EXTRACTED RECORDS

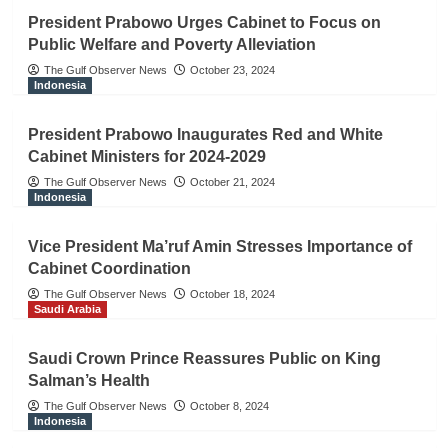
President Prabowo Urges Cabinet to Focus on
Public Welfare and Poverty Alleviation
The Gulf Observer News
October 23, 2024
Indonesia
President Prabowo Inaugurates Red and White
Cabinet Ministers for 2024-2029
The Gulf Observer News
October 21, 2024
Indonesia
Vice President Ma’ruf Amin Stresses Importance of
Cabinet Coordination
The Gulf Observer News
October 18, 2024
Saudi Arabia
Saudi Crown Prince Reassures Public on King
Salman’s Health
The Gulf Observer News
October 8, 2024
Indonesia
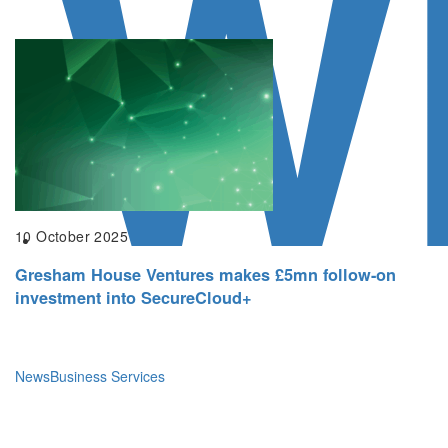
W
10 October 2025
Gresham House Ventures makes £5mn follow-on
investment into SecureCloud+
News
Business Services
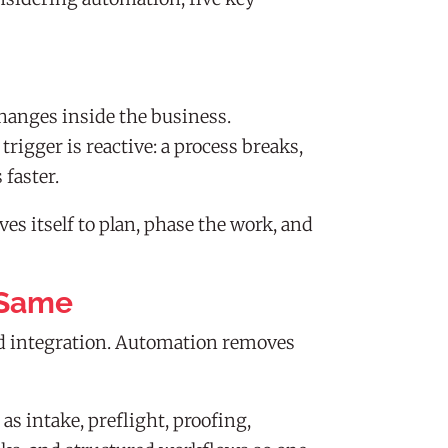
hanges inside the business.
igger is reactive: a process breaks,
faster.
es itself to plan, phase the work, and
 Same
nd integration. Automation removes
s intake, preflight, proofing,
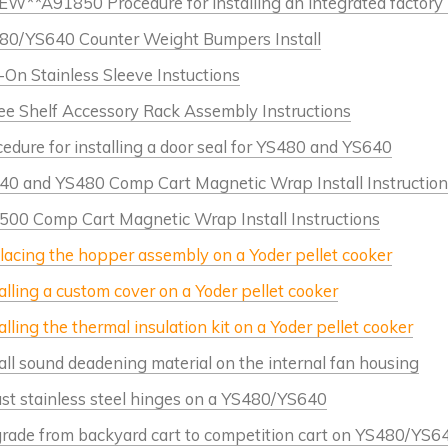
W**A91850 Procedure for installing an integrated factory p
80/YS640 Counter Weight Bumpers Install
-On Stainless Sleeve Instuctions
ee Shelf Accessory Rack Assembly Instructions
edure for installing a door seal for YS480 and YS640
40 and YS480 Comp Cart Magnetic Wrap Install Instruction
500 Comp Cart Magnetic Wrap Install Instructions
lacing the hopper assembly on a Yoder pellet cooker
alling a custom cover on a Yoder pellet cooker
alling the thermal insulation kit on a Yoder pellet cooker
all sound deadening material on the internal fan housing
ust stainless steel hinges on a YS480/YS640
rade from backyard cart to competition cart on YS480/YS6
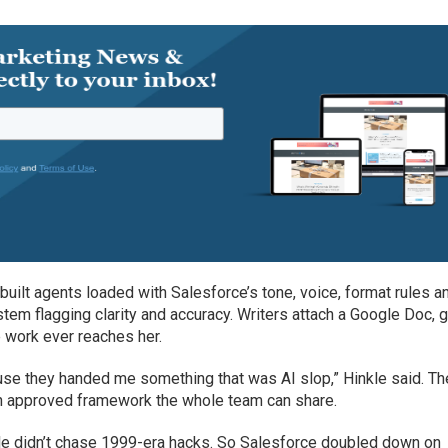
built agents loaded with Salesforce’s tone, voice, format rules a
stem flagging clarity and accuracy. Writers attach a Google Doc, 
 work ever reaches her.
use they handed me something that was AI slop,” Hinkle said. Th
 an approved framework the whole team can share.
kle didn’t chase 1999-era hacks. So Salesforce doubled down on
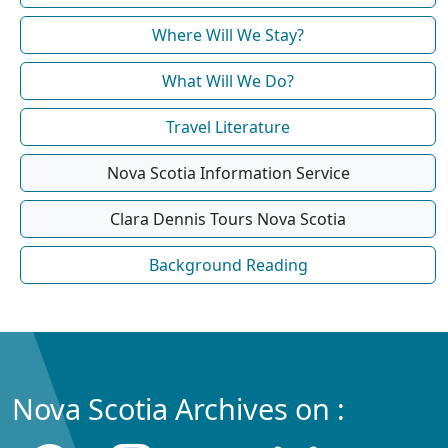
Where Will We Stay?
What Will We Do?
Travel Literature
Nova Scotia Information Service
Clara Dennis Tours Nova Scotia
Background Reading
Nova Scotia Archives on :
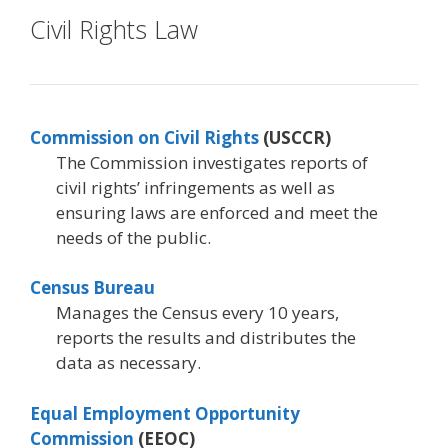
Civil Rights Law
Commission on Civil Rights
(USCCR)
The Commission investigates reports of
civil rights’ infringements as well as
ensuring laws are enforced and meet the
needs of the public.
Census Bureau
Manages the Census every 10 years,
reports the results and distributes the
data as necessary.
Equal Employment Opportunity
Commission
(EEOC)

YOUR OBJECTIVE
An exact copy of the lines above, from the first through the line that holds "10 October 2025", is what is needed; leave the pictures out.

REPLY TO THE EXERCISE
President Prabowo Urges Cabinet to Focus on
Public Welfare and Poverty Alleviation
The Gulf Observer News
October 23, 2024
Indonesia
President Prabowo Inaugurates Red and White
Cabinet Ministers for 2024-2029
The Gulf Observer News
October 21, 2024
Indonesia
Vice President Ma’ruf Amin Stresses Importance of
Cabinet Coordination
The Gulf Observer News
October 18, 2024
Saudi Arabia
Saudi Crown Prince Reassures Public on King
Salman’s Health
The Gulf Observer News
October 8, 2024
Indonesia
W
10 October 2025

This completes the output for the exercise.